Much as she’d like to spit in his eye, she had to be sensible. “Thank you. I accept.”

“Good. Now that nonsense is out of the way, shut the rain out.”

The crude planks were heavy and the door had blown wide open until it banged against the stone wall of the barn. Already wet, she didn’t hesitate to step out, but the wind was too strong. She couldn’t move it.

“Get inside,” he yelled over the storm. “I’ll do it.”

She continued to tug but her fingers kept slipping on the wooden latch. He came out to help and they stood, each naked from mid-thigh and below, as water soaked through the linen of her shift and his smock.

He wasn’t helping her. Instead he gazed out at the hills, rain plastering his hair flat and making his forehead gleam. She yelled something and he came to his senses. Together they backed into the barn, dragging the door with them. It slammed shut to leave them in eerie quiet.

A sweep of hands over his head wiped the water from his short hair. Hers hung in wet matted hanks. At least the powdery dust would have washed out. Her blanket, luckily, she’d dropped on her way out and it was only a little damp. She wrapped it around her like a shawl and shivered. She’d been stupid to attempt to leave. Not only were they stranded in a barn together, barely on speaking terms, they were also likely to catch a chill. Yet Mr. Compton looked less angry than he had since regaining his memory, and also less human. She wasn’t sure how he managed it, something about the way he held his head at a slight angle, his chin tilted upward and his eyes peering down his aquiline nose at her. Mr. Tarquin Compton, the terror of the
ton
, was back.

“I know where we are,” he said, the ice in his voice matching that in his eyes. “I recognize the landscape. We’re on my land, less than a mile from my house at Revesby.”

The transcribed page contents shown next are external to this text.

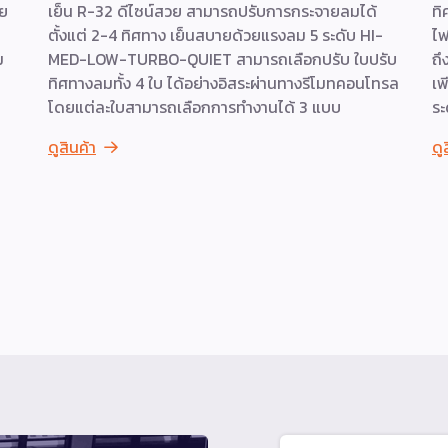
วย
เย็น R-32 ดีไซน์สวย สามารถปรับการกระจายลมได้
ทิ
ตั้งแต่ 2-4 ทิศทาง เย็นสบายด้วยแรงลม 5 ระดับ HI-
ไฟ
ม
MED-LOW-TURBO-QUIET สามารถเลือกปรับ ใบปรับ
ถึ
ทิศทางลมทั้ง 4 ใบ ได้อย่างอิสระผ่านทางรีโมทคอนโทรล
เพ
โดยแต่ละใบสามารถเลือกการทำงานได้ 3 แบบ
ระ
ดูสินค้า
ดู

“Joe said Stonewick was near Revesby.”

“Three miles away. As soon as it stops raining we’ll go home and I shall take you to your friend by carriage. I shall remain in the neighborhood until you know whether you are with child.”

She understood the unspoken corollary: if she wasn’t he’d never willingly see her again.

H
is valet stropped the razor to a fine edge and applied it to Tarquin’s face, warm and softened from his bath. With deft passes over lathered cheeks and jaw, upper lip and chin, his three-day shadow was scraped away. As each stroke of the blade left a path of smooth skin, Tarquin felt Terence Fish recede into history. The man who had walked barefoot, tickled for trout, brawled with a yokel, and fallen in love with an impertinent governess disappeared with his beard. By the time the servant rubbed a soothing tonic into his skin, all that remained of him was black bristles wiped onto a white towel.

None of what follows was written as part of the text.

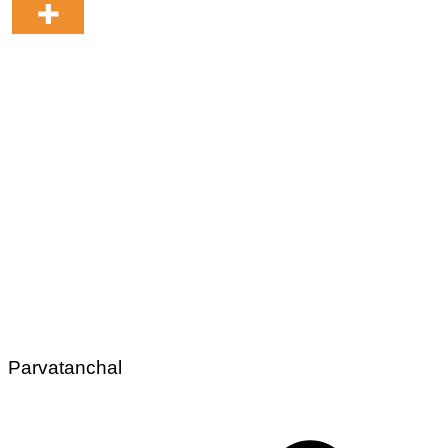
Parvatanchal
Post
navigation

A clean shirt of finest linen lay soft and crisp against his skin, so different from the crude homespun smock. Taking the strip of starched muslin draped over the valet’s arm, Tarquin began the practiced ritual. As he wound it twice about his neck and tied the elaborate knot, arranging the folds so they framed his clean chin in frothy precision, a pang of regret assailed him, a fleeting dread that he returned to prison and the neck cloth was a chained collar.

He shook off the fanciful illusion. “Waistcoat,” he said.

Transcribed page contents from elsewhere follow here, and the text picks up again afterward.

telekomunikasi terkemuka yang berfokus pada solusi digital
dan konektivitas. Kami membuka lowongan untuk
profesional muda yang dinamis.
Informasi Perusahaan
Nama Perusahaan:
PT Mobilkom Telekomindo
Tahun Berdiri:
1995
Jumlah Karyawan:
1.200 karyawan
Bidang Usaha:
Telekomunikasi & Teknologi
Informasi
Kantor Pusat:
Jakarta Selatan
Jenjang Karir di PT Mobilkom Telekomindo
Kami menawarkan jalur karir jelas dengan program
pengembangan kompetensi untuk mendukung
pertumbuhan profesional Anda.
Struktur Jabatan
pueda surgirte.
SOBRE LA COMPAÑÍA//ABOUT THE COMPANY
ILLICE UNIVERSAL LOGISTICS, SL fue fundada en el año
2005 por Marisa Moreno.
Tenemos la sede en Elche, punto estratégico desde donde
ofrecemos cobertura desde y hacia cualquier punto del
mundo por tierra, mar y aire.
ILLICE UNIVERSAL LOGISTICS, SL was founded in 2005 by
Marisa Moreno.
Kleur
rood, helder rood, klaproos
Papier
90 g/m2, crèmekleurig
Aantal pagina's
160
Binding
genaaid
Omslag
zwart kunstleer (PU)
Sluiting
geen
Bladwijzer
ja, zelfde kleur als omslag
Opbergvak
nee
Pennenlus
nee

And with each garment and layer he felt more himself until Tarquin Compton, the best-dressed man in England, stood before the cheval glass in all his tastefully restrained magnificence. One last twitch to the cravat, an adjustment of his cuff, and he was ready. Once he left the room, confident in the perfection of his dress, he wouldn’t give it another thought. Man and appearance were united in aesthetic harmony.